The Devil is a deceiving figure in religion whose goal involves preying on the weak and innocent by tempting and testing their self-control. Arnold Friend says things that play to Connies insecurities, that are thoughts and facts no human could possibly know. He caters specifically to Connie’s estrangement to her family and her desire to be mature when he refers to Connies house as her daddy’s house and says, “The place you came from ain’t there anymore, and where you had in mind to go is cancelled out” (Oates, para 132). His impossible identity is further revealed when he recites exactly where Connie's family is and what they are doing, “I know your parents and sister are gone somewheres and I know where and how long they’re going to be gone,” “they’re drinking. Sitting around.... There’s your sister in a blue dress, huh? And high heels, the poor sad bitch” (Oates, para 107).
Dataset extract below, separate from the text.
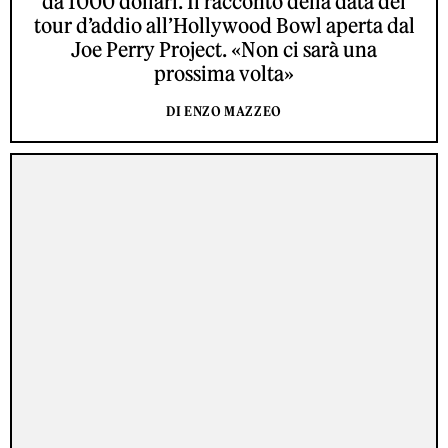
da 1000 dollari. Il racconto della data del
tour d’addio all’Hollywood Bowl aperta dal
Joe Perry Project. «Non ci sarà una
prossima volta»
DI ENZO MAZZEO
It is now 2013, almost 50 years after this story was published, and to understand the purpose of Arnold Friend it is necessary to observe the historical context in which it was written. The 1960’s were a time when feminism, sexual freedom, and adolescent sexuality were mainstream ideas of the social revolution taking place. Understanding this gives the reader clarification as to why Arnold Friend was put into this story as the character he is. Oates uses him as a tool, directed to the advocates of this social revolution, to instill the vivid and sometimes terrifying realities of the adult world that the naive may sometimes overlook.
With a bit of critical observation and knowledge of American history, a reader of Joyce Carol Oates short story “Where Are You Going, Where Have You Been?” is provided the opportunity to discover Arnold Friend as what Oates may have intended him to be, a deceitful character with devilish qualities that can easily control those who, however unintentionally, subject themselves to this type of behavior through their own insecurity, lack of willpower, and naivete. Before anything else, the Devil wants to be your Friend.